*** Records supplied ***
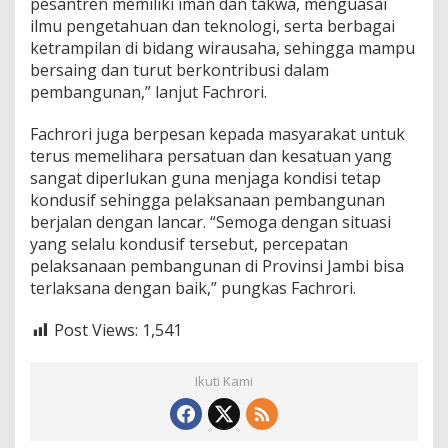
pesantren memiliki iman dan takwa, menguasai
ilmu pengetahuan dan teknologi, serta berbagai
ketrampilan di bidang wirausaha, sehingga mampu
bersaing dan turut berkontribusi dalam
pembangunan,” lanjut Fachrori.
Fachrori juga berpesan kepada masyarakat untuk
terus memelihara persatuan dan kesatuan yang
sangat diperlukan guna menjaga kondisi tetap
kondusif sehingga pelaksanaan pembangunan
berjalan dengan lancar. “Semoga dengan situasi
yang selalu kondusif tersebut, percepatan
pelaksanaan pembangunan di Provinsi Jambi bisa
terlaksana dengan baik,” pungkas Fachrori.
Post Views:
1,541
Ikuti Kami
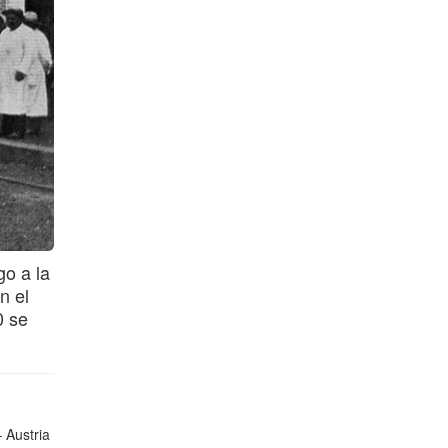
go a la
n el
0 se
 Austria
*** End of Records supplied ***
[What you should do] Each line in the entries above, starting at the line with "ilmu pengetahuan dan" and ending at the line with "berjalan dengan lancar.", is to be printed exactly, and only those lines.

[Answer]
ilmu pengetahuan dan teknologi, serta berbagai
ketrampilan di bidang wirausaha, sehingga mampu
bersaing dan turut berkontribusi dalam
pembangunan,” lanjut Fachrori.
Fachrori juga berpesan kepada masyarakat untuk
terus memelihara persatuan dan kesatuan yang
sangat diperlukan guna menjaga kondisi tetap
kondusif sehingga pelaksanaan pembangunan
berjalan dengan lancar. “Semoga dengan situasi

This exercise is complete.